Editor da Ilustríssima, formado em administração de empresas com mestrado em comunicação pela UFRJ. Foi editor de Opinião da Folha

O apoio do governo Lula à acusação de genocídio contra Israel no tribunal de Haia deve ter lá algum cálculo, mas seja qual for, é equivocado. Ainda que o núcleo do Palácio possa estar convicto de que se trata de um genocídio em curso, o que é pelo menos discutível, a acusação é demasiadamente grave para ser proclamada em nome do Brasil assim da noite para o dia, em sustentação a um jogo de cena de um país secundário como a África do Sul.

Não há dúvida de que Netanyahu tem que ser expelido e que sua política é inaceitável. A reação ao ataque terrorista do Hamas ultrapassou todos os limites humanitários. O Brasil deve condenar, como tem condenado, a resposta indiscriminada que mata civis e crianças. A hipótese de crime de guerra tem fundamento, mas daí a sustentar a tese de genocídio e apregoá-la publicamente vai um caminho.
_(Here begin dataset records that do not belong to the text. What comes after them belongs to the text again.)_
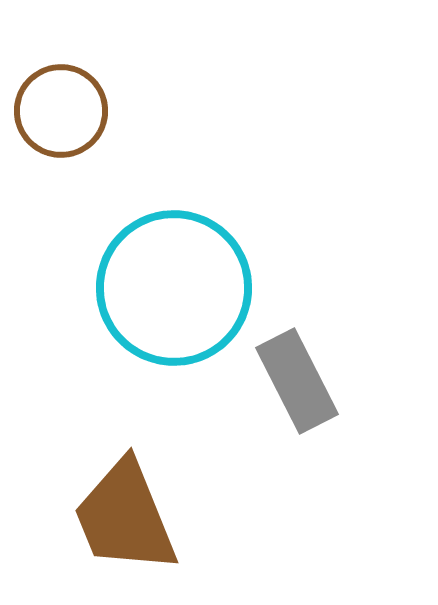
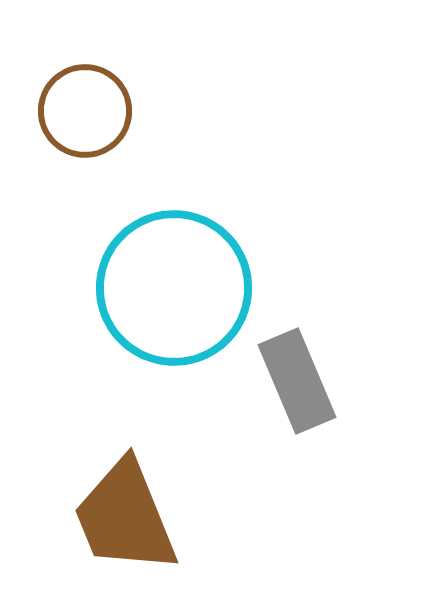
brown circle: moved 24 px right
gray rectangle: rotated 4 degrees clockwise
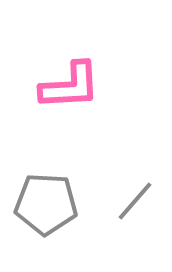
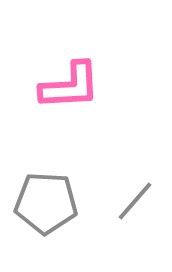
gray pentagon: moved 1 px up
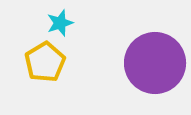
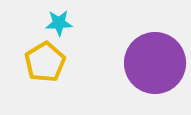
cyan star: moved 1 px left; rotated 16 degrees clockwise
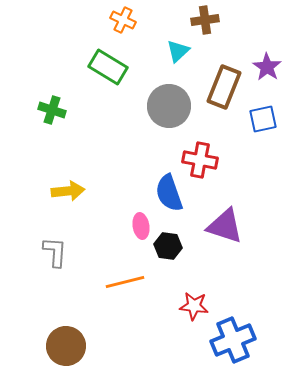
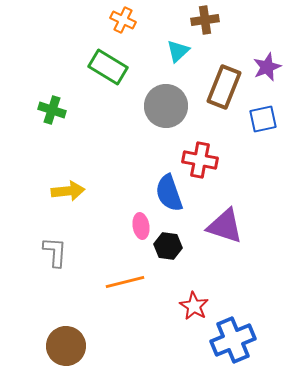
purple star: rotated 16 degrees clockwise
gray circle: moved 3 px left
red star: rotated 24 degrees clockwise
Lula em cerimônia no Palácio do Planalto - Sergio Lima - 11.jan.24/AFP


Por "café com leite" que seja o tribunal, que não tem poder impositivo, a decisão rompe com a tradição de equilíbrio e discrição do Itamaraty. Tem ares de terceiro-mundismo juvenil animado pelas novas movimentações do Sul Global. A tese é escorregadiça do ponto de vista jurídico, instrumentaliza Haia como palanque anti-Israel e é uma atitude de confrontação. Se um país considera que outro pratica genocídio… o que mais falta para endossar uma guerra?

O assustador é que a possibilidade de uma guerra de maiores proporções vem aumentando. O gesto brasileiro se inscreve nesse contexto. A ampliação do conflito para a região já é um fato. Como observou o jornal The New York Times, a questão não é mais saber se vai ser ampliado, mas como pode ser contido.

O mundo, não custa repetir, caminha para um "turning point". Uma nova ordem mundial se anuncia. Velhas convicções e argumentos estão em crise. Relações de força se redefinem. São momentos perigosos em que de uma hora para outra tudo pode se precipitar.

No meio desse tiroteiro, o governo brasileiro abandona a sobriedade na articulação de soluções pacíficas e resolve esticar a corda. Faz isso quando os EUA, com seu ethos belicista, piora as coisas com bombardeios no Iêmen em companhia do Reino Unido.

Lula tem sido um defensor da paz, mas desta vez preferiu acirrar os ânimos.

A decisão além de tudo é um erro político no plano doméstico, que contribui para aprofundar cisões entre brasileiros. Nada tem a ver com o discurso marqueteiro do Papai Noel da conciliação.